--- DATA FOR THE TASK ---
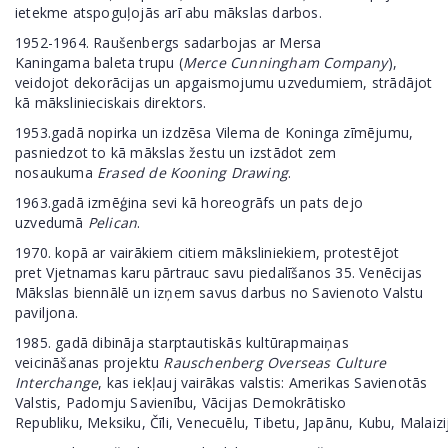
ietekme atspoguļojās arī abu mākslas darbos.
1952-1964. Raušenbergs sadarbojas ar Mersa
Kaningama baleta trupu (
Merce Cunningham Company
),
veidojot dekorācijas un apgaismojumu uzvedumiem, strādājot
kā mākslinieciskais direktors.
1953.gadā nopirka un izdzēsa Vilema de Koninga zīmējumu,
pasniedzot to kā mākslas žestu un izstādot zem
nosaukuma
Erased de Kooning Drawing
.
1963.gadā izmēģina sevi kā horeogrāfs un pats dejo
uzvedumā
Pelican
.
1970. kopā ar vairākiem citiem māksliniekiem, protestējot
pret Vjetnamas karu pārtrauc savu piedalīšanos 35. Venēcijas
Mākslas biennālē un izņem savus darbus no Savienoto Valstu
paviljona.
1985. gadā dibināja starptautiskās kultūrapmaiņas
veicināšanas projektu
Rauschenberg Overseas Culture
Interchange
, kas iekļauj vairākas valstis: Amerikas Savienotās
Valstis, Padomju Savienību, Vācijas Demokrātisko
Republiku, Meksiku, Čīli, Venecuēlu, Tibetu, Japānu, Kubu, Malaizi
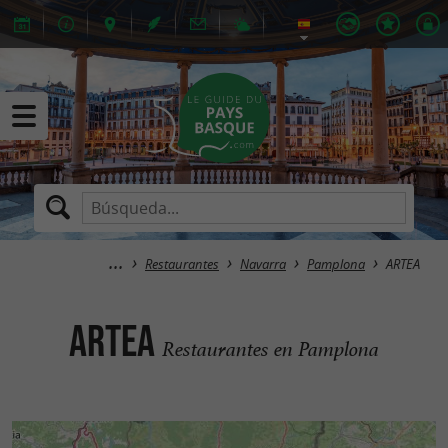
Restaurantes
Navarra
Pamplona
ARTEA
ARTEA
Restaurantes en Pamplona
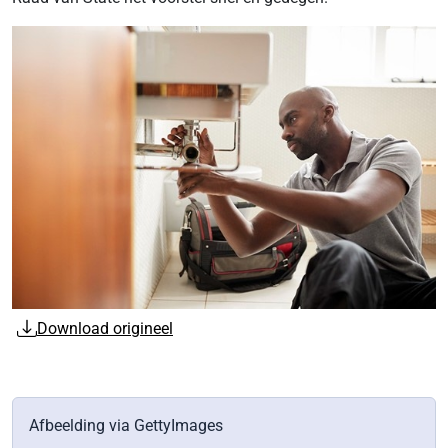
Download origineel
Afbeelding via GettyImages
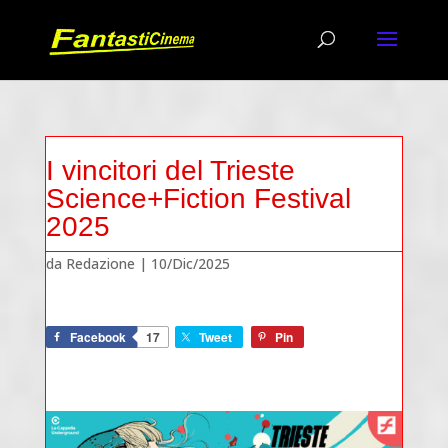
I vincitori del Trieste
Science+Fiction Festival
2025
da
Redazione
|
10/Dic/2025
Facebook
17
Tweet
Pin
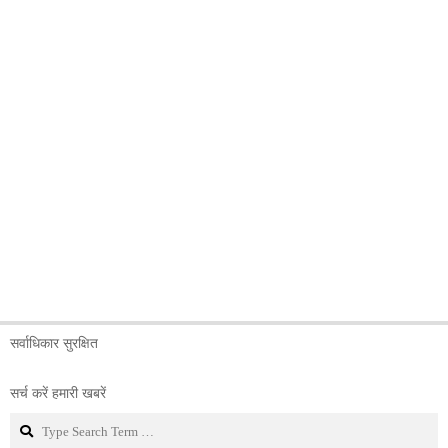
सर्वाधिकार सुरक्षित
सर्च करें हमारी खबरें
Search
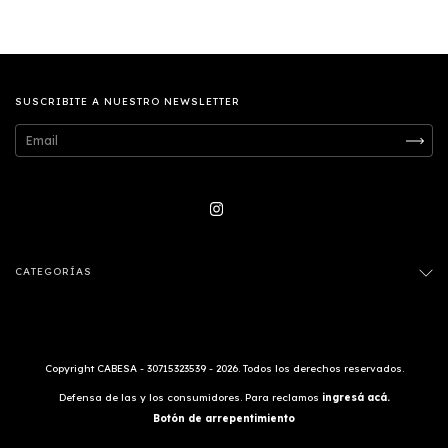
SUSCRIBITE A NUESTRO NEWSLETTER
CATEGORÍAS
Copyright CABESA - 30715323539 - 2026. Todos los derechos reservados.
Defensa de las y los consumidores. Para reclamos
ingresá acá.
Botón de arrepentimiento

--- INSTRUCTIONS TO FOLLOW ---
All lines in the entries above that hold the word "gadā" need to be copied.

--- SOLUTION TO THE PROBLEM ---
1953.gadā nopirka un izdzēsa Vilema de Koninga zīmējumu,
1963.gadā izmēģina sevi kā horeogrāfs un pats dejo
1985. gadā dibināja starptautiskās kultūrapmaiņas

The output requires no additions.